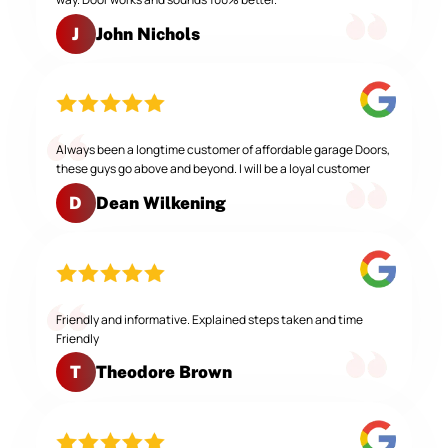
John Nichols
J
Always been a longtime customer of affordable garage Doors,
these guys go above and beyond. I will be a loyal customer
Dean Wilkening
D
Friendly and informative. Explained steps taken and time
Friendly
Theodore Brown
T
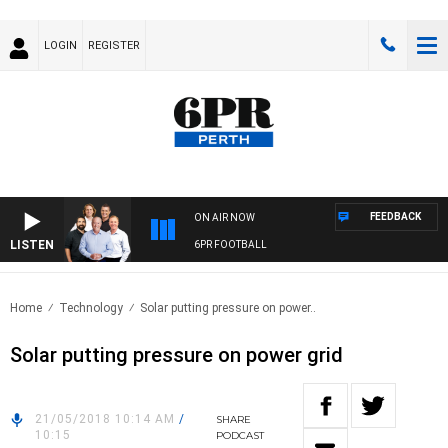
LOGIN
REGISTER
FEEDBACK
ON AIR NOW
LISTEN
6PR FOOTBALL
Home
Technology
Solar putting pressure on power..
Solar putting pressure on power grid
21/05/2018 10:14 AM
/
SHARE
10:15
PODCAST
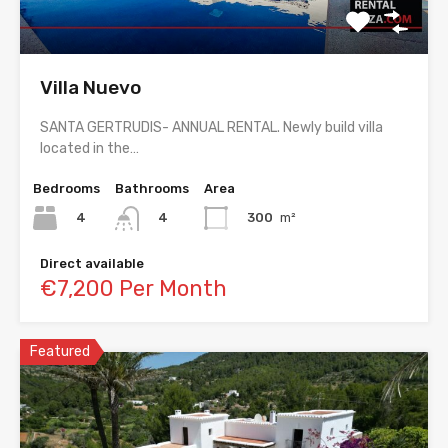
Villa Nuevo
SANTA GERTRUDIS- ANNUAL RENTAL. Newly build villa
located in the…
Bedrooms
Bathrooms
Area
4
300
m²
4
Direct available
€7,200 Per Month
Featured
============================================================
Copy each line from the data that features the string "customer".

# RESPONSE AREA
Always been a longtime customer of affordable garage Doors,
these guys go above and beyond. I will be a loyal customer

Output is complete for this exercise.